Previous: Testing data consistency, Up: Data Screening and Transformation [Contents][Index]

5.2.5 Testing for normality

Many statistical tests rely upon certain properties of the data. One common property, upon which many linear tests depend, is that of normality — the data must have been drawn from a normal distribution. It is necessary then to ensure normality before deciding upon the test procedure to use. One way to do this uses the EXAMINE command.

In the following example, a researcher was examining the failure rates of equipment produced by an engineering company. The file repairs.sav contains the mean time between failures (mtbf) of some items of equipment subject to the study. Before performing linear analysis on the data, the researcher wanted to ascertain that the data is normally distributed.

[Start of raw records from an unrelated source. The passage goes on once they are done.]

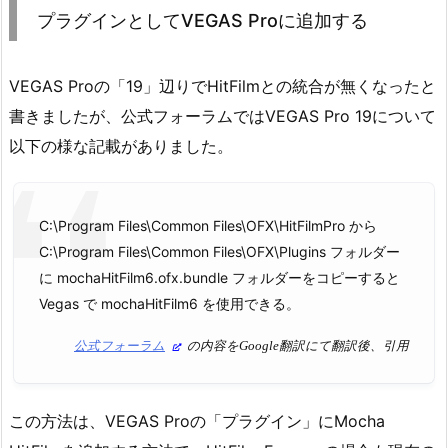
プラグインとしてVEGAS Proに追加する
VEGAS Proの「19」辺りでHitFilmとの統合が無くなったと
書きましたが、公式フォーラムではVEGAS Pro 19について
以下の様な記載がありました。
C:\Program Files\Common Files\OFX\HitFilmPro から
C:\Program Files\Common Files\OFX\Plugins フォルダー
に mochaHitFilm6.ofx.bundle フォルダーをコピーすると
Vegas で mochaHitFilm6 を使用できる。
公式フォーラム
の内容をGoogle翻訳にて翻訳後、引用
この方法は、VEGAS Proの「プラグイン」にMocha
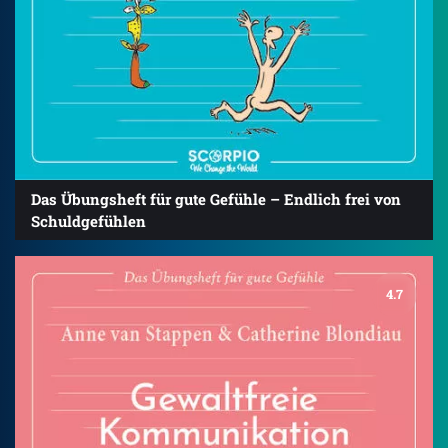
Das Übungsheft für gute Gefühle – Endlich frei von
Schuldgefühlen
4.7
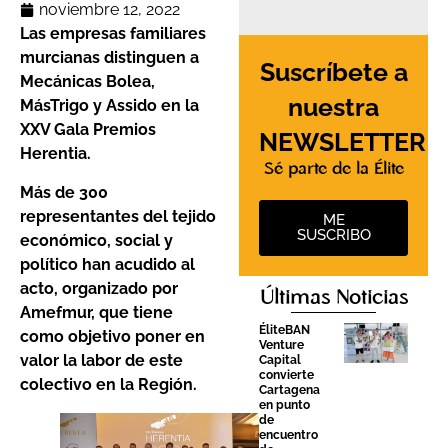
noviembre 12, 2022
Las empresas familiares
murcianas distinguen a
Suscríbete a
Mecánicas Bolea,
nuestra
MásTrigo y Assido en la
XXV Gala Premios
NEWSLETTER
Herentia.
Sé parte de la Élite
Más de 300
representantes del tejido
ME
SUSCRIBO
económico, social y
político han acudido al
acto, organizado por
Últimas Noticias
Amefmur, que tiene
ÉliteBAN
como objetivo poner en
Venture
valor la labor de este
Capital
convierte
colectivo en la Región.
Cartagena
en punto
de
encuentro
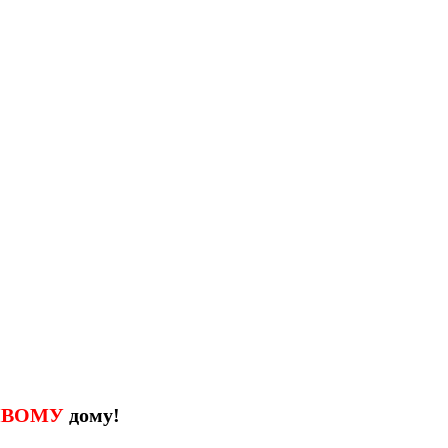
ИВОМУ
дому!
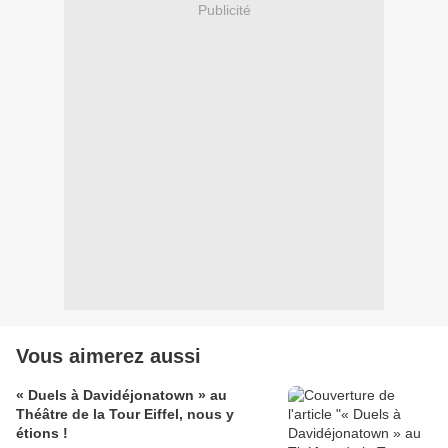
Publicité
Vous aimerez aussi
« Duels à Davidéjonatown » au
Théâtre de la Tour Eiffel, nous y
étions !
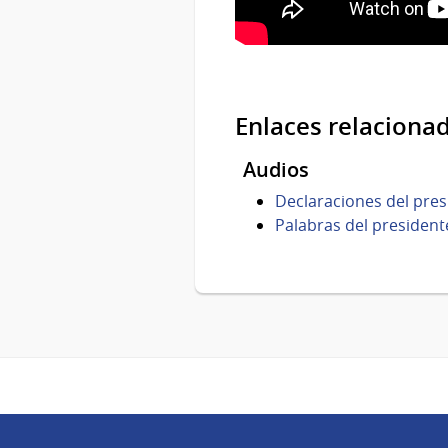
Enlaces relaciona
Audios
Declaraciones del pres
Palabras del presidente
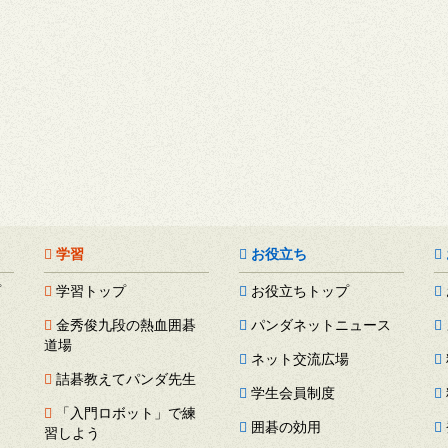
学習
お役立ち
プ
学習トップ
お役立ちトップ
金秀俊九段の熱血囲碁
パンダネットニュース
道場
ネット交流広場
詰碁教えてパンダ先生
学生会員制度
「入門ロボット」で練
囲碁の効用
習しよう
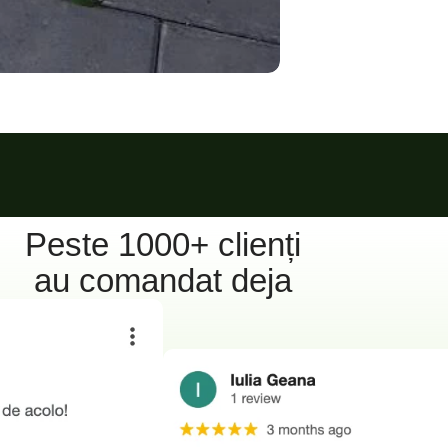
Peste 1000+ clienți
au comandat deja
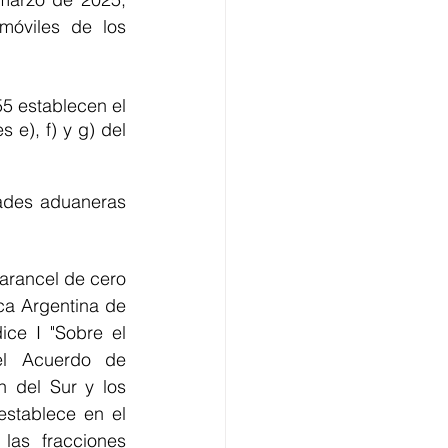
móviles de los 
5 establecen el 
e), f) y g) del 
ades aduaneras 
rancel de cero 
a Argentina de 
ice I "Sobre el 
l Acuerdo de 
del Sur y los 
stablece en el 
las fracciones 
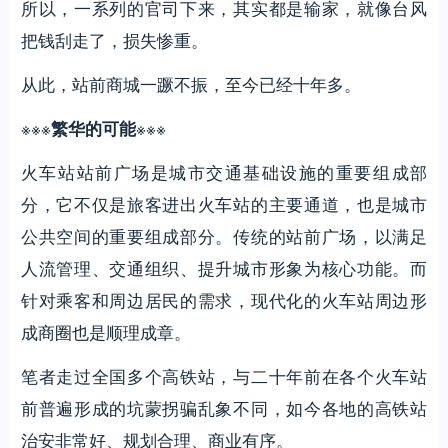
所以，一系列的官司下来，其实都是输家，就像台风
把钱刮走了，损失惨重。
从此，站前商城一蹶不振，至今已经十年多。
※※※
※※※
繁华的可能
火车站站前广场是城市交通基础设施的重要组成部
分，它不仅是旅客进出火车站的主要通道，也是城市
公共空间的重要组成部分。传统的站前广场，以满足
人流管理、交通组织、提升城市形象为核心功能。而
针对乘客和周边居民的需求，现代化的火车站周边形
成商圈也是顺理成章。
笔者走过全国多个高铁站，与二十年前在各个火车站
前普遍形成的坑蒙拐骗乱象不同，如今各地的高铁站
治安非常好、规划合理、商业有序。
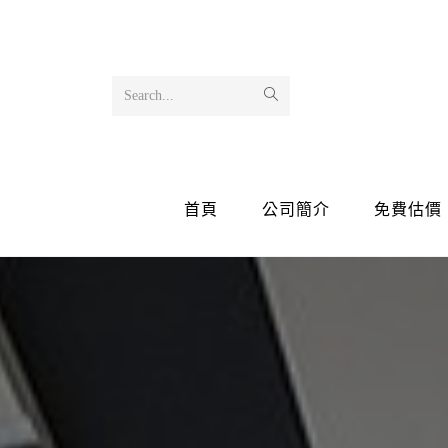
Search...
首頁
公司簡介
免費估價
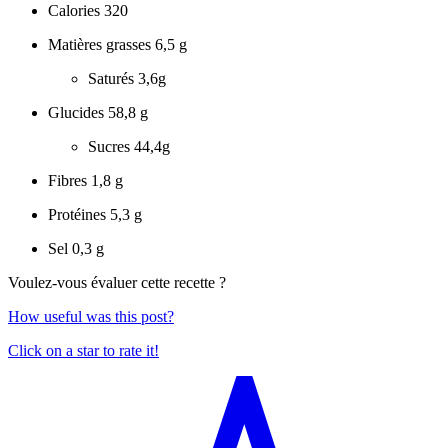
Calories
320
Matières grasses
6,5 g
Saturés
3,6g
Glucides
58,8 g
Sucres
44,4g
Fibres
1,8 g
Protéines
5,3 g
Sel
0,3 g
Voulez-vous évaluer cette recette ?
How useful was this post?
Click on a star to rate it!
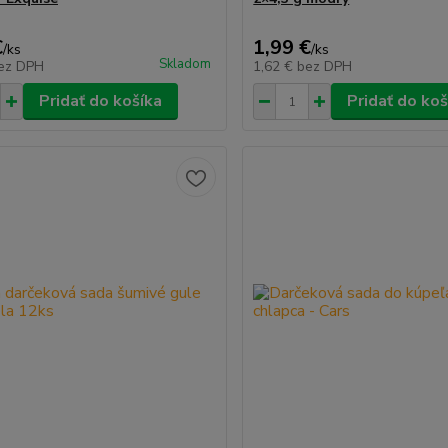
€
1,99 €
/
ks
/
ks
Skladom
ez DPH
1,62 €
bez DPH
Pridať do košíka
Pridať do koš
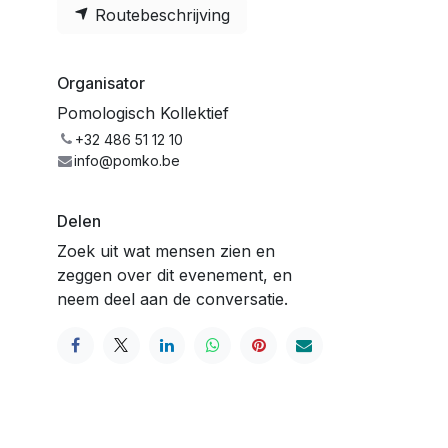
Routebeschrijving
Organisator
Pomologisch Kollektief
+32 486 51 12 10
info@pomko.be
Delen
Zoek uit wat mensen zien en
zeggen over dit evenement, en
neem deel aan de conversatie.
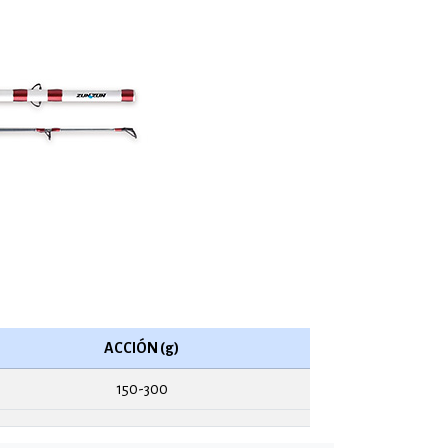
ACCIÓN (g)
150-300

PSPP> get file='//share/pspp/examples/repairs.sav'.
PSPP> examine mtbf
                /statistics=descriptives.

This produces the following output:

Descriptives
			Statistic	Std. Error
Mean time between failures (months)	Mean		8.78	1.10
	95% Confidence Interval for Mean	Lower Bound	6.53
	95% Confidence Interval for Mean	Upper Bound	11.04
	5% Trimmed Mean		8.20
	Median		8.29
	Variance		36.34
	Std. Deviation		6.03
	Minimum		1.63
	Maximum		26.47
	Range		24.84
	Interquartile Range		6.03
	Skewness		1.65	.43
	Kurtosis		3.41	.83

A normal distribution has a skewness and kurtosis of zero. The skewness of mtbf in the output above makes it clear that the mtbf figures have a lot of positive skew and are therefore not drawn from a normally distributed variable. Positive skew can often be compensated for by applying a logarithmic transformation, as in the following continuation of the example:

PSPP> compute mtbf_ln = ln (mtbf).
PSPP> examine mtbf_ln
                /statistics=descriptives.

which produces the following additional output:

Descriptives
			Statistic	Std. Error
mtbf_ln	Mean		1.95	.13
	95% Confidence Interval for Mean	Lower Bound	1.69
	95% Confidence Interval for Mean	Upper Bound	2.22
	5% Trimmed Mean		1.96
	Median		2.11
	Variance		.49
	Std. Deviation		.70
	Minimum		.49
	Maximum		3.28
	Range		2.79
	Interquartile Range		.88
	Skewness		-.37	.43
	Kurtosis		.01	.83

The COMPUTE command in the first line above performs the logarithmic transformation:

compute mtbf_ln = ln (mtbf).

Rather than redefining the existing variable, this use of COMPUTE defines a new variable mtbf_ln which is the natural logarithm of mtbf. The final command in this example calls EXAMINE on this new variable. The results show that both the skewness and kurtosis for mtbf_ln are very close to zero. This provides some confidence that the mtbf_ln variable is normally distributed and thus safe for linear analysis. In the event that no suitable transformation can be found, then it would be worth considering an appropriate non-parametric test instead of a linear one. See NPAR TESTS, for information about non-parametric tests.